2. Der Antrag auf Bewilligung von Prozesskostenhilfe ist abzulehnen.

Der Beschwerde kommt auch nach der im Prozesskostenhilfeverfahren nur vorzunehmenden summarischen Prüfung der Sach- und Rechtslage (vgl. BVerfG, Beschl. v. 26.2.2007 - 1 BvR 474/05 -, NVwZ-RR 2007, 361, 362 [BVerfG 26.02.2007 - 1 BvR 474/05] - juris Rn. 11) unter Berücksichtigung des Zwecks der Prozesskostenhilfebewilligung die gemäß § 166 Abs. 1 Satz 1 VwGO in Verbindung mit § 114 Abs. 1 Satz 1 ZPO erforderliche hinreichende Erfolgsaussicht nicht zu (vgl. zu im Hauptsacheverfahren einerseits und im Prozesskostenhilfeverfahren andererseits anzulegenden unterschiedlichen Maßstäben: BVerfG, Beschl. v. 8.7.2016 - 2 BvR 2231/13 -, juris Rn. 10 ff. m.w.N.). Denn auch ungeachtet der vor der Beschwerdeentscheidung durch den Senat noch nicht geklärten Rechtsfrage, welche Behörde für die Umverteilungsentscheidung nach § 15a Abs. 5 Satz 1 AufenthG zuständig ist, hat der Antragsteller den Anordnungsgrund und auch die Voraussetzungen für den materiellen (Anordnungs-)Anspruch auf Umverteilung in den Zuständigkeitsbereich der Beigeladenen nicht glaubhaft gemacht. Zur weiteren Begründung verweist der Senat auf seine Ausführungen in diesem Beschluss zu I.1.
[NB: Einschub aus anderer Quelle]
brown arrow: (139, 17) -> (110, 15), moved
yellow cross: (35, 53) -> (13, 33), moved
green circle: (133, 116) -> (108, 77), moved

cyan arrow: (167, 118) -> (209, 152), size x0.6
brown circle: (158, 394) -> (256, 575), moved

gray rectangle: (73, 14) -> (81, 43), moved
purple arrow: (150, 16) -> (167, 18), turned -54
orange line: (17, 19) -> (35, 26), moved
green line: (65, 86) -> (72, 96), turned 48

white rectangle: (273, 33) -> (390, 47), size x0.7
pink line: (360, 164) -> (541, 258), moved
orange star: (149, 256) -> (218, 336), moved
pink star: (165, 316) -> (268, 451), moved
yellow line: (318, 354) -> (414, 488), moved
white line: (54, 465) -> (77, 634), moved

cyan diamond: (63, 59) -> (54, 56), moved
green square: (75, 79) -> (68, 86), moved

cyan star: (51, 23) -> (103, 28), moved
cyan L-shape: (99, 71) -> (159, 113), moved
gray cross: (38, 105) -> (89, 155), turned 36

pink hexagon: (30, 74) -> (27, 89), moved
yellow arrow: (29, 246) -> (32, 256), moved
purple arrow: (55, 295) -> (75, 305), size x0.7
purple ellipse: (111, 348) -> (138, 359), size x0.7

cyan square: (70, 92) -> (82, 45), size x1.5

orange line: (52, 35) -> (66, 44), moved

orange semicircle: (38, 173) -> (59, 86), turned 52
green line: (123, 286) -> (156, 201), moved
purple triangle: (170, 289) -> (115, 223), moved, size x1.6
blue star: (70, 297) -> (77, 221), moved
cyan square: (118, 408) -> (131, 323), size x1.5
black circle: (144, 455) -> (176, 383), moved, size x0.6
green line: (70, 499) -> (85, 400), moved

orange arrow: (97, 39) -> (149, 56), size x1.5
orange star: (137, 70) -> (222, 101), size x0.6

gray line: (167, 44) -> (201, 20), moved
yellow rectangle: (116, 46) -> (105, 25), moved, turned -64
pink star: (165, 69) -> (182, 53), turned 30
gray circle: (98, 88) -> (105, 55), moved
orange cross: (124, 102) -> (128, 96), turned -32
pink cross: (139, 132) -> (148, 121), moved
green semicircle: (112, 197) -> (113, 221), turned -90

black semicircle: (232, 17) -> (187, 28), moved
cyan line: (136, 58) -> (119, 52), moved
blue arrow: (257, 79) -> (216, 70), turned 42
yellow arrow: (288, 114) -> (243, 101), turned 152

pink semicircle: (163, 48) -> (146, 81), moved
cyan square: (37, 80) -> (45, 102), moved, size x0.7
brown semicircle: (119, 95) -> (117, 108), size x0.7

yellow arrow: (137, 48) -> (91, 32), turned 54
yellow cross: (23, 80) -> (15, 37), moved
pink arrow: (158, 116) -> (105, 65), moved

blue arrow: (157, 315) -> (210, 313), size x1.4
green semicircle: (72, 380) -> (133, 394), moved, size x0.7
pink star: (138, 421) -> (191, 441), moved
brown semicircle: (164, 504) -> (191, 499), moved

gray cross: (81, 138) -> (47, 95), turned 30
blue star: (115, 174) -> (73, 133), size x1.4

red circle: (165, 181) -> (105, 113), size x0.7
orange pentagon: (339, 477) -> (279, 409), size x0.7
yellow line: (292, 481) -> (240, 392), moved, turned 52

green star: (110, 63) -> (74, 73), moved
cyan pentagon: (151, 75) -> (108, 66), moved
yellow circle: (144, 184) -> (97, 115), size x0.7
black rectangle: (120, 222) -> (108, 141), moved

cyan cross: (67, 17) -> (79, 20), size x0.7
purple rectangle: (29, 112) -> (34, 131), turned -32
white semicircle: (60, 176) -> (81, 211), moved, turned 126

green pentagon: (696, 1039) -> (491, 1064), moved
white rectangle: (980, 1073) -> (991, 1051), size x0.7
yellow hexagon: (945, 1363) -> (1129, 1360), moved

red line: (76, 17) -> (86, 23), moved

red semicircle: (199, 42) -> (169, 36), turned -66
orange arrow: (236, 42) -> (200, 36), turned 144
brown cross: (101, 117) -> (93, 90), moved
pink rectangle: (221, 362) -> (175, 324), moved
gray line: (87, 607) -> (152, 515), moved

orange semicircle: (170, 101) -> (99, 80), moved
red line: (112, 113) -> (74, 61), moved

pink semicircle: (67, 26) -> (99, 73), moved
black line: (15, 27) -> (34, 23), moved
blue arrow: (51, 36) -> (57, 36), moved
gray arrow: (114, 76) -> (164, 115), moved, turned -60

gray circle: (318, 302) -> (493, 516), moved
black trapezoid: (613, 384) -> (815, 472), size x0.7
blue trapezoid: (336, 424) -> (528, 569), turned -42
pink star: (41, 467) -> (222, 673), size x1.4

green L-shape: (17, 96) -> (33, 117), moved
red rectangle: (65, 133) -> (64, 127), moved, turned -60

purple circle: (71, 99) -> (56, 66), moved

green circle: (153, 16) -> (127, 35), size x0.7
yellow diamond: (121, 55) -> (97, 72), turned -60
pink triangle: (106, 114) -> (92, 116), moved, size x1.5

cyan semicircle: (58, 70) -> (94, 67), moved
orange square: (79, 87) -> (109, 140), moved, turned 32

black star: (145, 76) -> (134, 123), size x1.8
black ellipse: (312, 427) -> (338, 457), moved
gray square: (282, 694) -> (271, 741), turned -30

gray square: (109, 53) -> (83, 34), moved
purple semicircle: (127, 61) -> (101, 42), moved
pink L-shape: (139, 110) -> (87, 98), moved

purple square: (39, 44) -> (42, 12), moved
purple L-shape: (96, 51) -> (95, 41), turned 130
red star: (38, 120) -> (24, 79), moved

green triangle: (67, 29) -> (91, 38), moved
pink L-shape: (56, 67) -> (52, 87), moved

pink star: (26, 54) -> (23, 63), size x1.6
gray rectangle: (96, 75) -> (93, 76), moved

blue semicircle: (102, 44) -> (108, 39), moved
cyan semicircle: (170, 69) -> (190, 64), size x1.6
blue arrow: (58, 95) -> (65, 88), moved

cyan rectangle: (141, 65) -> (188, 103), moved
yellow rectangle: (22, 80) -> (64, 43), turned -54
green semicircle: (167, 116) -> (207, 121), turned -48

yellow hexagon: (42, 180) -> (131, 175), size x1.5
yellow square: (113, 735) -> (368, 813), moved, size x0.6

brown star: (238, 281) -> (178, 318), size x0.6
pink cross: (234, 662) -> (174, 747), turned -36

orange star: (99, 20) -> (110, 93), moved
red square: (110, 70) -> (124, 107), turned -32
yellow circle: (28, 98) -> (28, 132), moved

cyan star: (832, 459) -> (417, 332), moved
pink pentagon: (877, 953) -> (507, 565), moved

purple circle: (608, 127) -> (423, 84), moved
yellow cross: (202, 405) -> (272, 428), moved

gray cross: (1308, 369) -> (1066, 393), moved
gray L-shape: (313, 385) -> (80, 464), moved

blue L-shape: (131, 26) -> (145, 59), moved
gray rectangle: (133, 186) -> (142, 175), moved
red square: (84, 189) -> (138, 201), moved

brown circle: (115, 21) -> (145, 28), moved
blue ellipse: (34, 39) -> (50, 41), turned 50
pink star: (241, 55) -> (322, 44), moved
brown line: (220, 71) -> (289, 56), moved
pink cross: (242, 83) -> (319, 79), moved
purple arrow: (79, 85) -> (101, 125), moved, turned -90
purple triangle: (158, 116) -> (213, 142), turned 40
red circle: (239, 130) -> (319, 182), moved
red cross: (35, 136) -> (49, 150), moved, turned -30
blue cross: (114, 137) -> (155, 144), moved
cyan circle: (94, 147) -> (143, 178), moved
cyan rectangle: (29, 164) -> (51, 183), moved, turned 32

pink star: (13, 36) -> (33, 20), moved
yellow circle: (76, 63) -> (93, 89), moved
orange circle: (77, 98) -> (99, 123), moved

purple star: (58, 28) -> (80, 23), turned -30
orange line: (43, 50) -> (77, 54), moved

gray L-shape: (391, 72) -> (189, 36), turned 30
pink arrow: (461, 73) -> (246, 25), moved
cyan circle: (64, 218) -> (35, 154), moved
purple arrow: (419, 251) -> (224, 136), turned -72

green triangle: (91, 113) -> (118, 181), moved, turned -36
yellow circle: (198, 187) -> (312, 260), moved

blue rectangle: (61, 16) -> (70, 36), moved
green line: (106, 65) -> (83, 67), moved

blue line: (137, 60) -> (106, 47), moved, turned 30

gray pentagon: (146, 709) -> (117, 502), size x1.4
3. Die Entscheidung über die Kosten des Beschwerdeverfahrens folgt aus § 154 Abs. 2 VwGO. Die Entscheidung über die Kosten des Prozesskostenhilfeverfahrens ergibt sich aus § 166 Abs. 1 Satz 1 VwGO in Verbindung mit § 118 Abs. 1 Satz 4 ZPO.

4. Die Festsetzung des Streitwertes für das Beschwerdeverfahren beruht auf §§ 63 Abs. 2 Satz 1, 47 Abs. 1 Satz 1, 53 Abs. 2 Nr. 1, 52 Abs. 1 GKG.

II. 13 PA 151/22

1. Die Beschwerde des Antragstellers gegen den die Bewilligung von Prozesskostenhilfe für das erstinstanzliche Verfahren vorläufigen Rechtsschutzes ablehnenden Beschluss des Verwaltungsgerichts Braunschweig - Einzelrichter der 5. Kammer - vom 28. April 2022 bleibt ohne Erfolg.

Das Verwaltungsgericht hat die Bewilligung von Prozesskostenhilfe zu Recht abgelehnt. Denn dem erstinstanzlichen Rechtsschutzbegehren kommt auch nach der im Prozesskostenhilfeverfahren nur vorzunehmenden summarischen Prüfung der Sach- und Rechtslage unter Berücksichtigung des Zwecks der Prozesskostenhilfebewilligung die gemäß § 166 Abs. 1 Satz 1 VwGO in Verbindung mit § 114 Abs. 1 Satz 1 ZPO erforderliche hinreichende Erfolgsaussicht nicht zu. Zur weiteren Begründung verweist der Senat auf die Ausführungen in diesem Beschluss zu I.1. und I.2.

2. Die Kostenentscheidung folgt aus §§ 154 Abs. 2, 166 Abs. 1 Satz 1 VwGO in Verbindung mit § 127 Abs. 4 ZPO. Ein Streitwert ist nicht festzusetzen. Für die Höhe der Gerichtskosten des Beschwerdeverfahrens gilt der streitwertunabhängige Kostentatbestand in Nr. 5502 der Anlage 1 (Kostenverzeichnis) zum Gerichtskostengesetz (vgl. zur Entstehung von Gerichtskosten bei Zurückweisung einer PKH-Beschwerde: Senatsbeschl. v. 28.3.2019 - 13 PA 65/19 -, juris Rn. 3).

Dieser Beschluss ist unanfechtbar (§ 152 Abs. 1 VwGO, §§ 68 Abs. 1 Satz 5, 66 Abs. 3 Satz 3 GKG).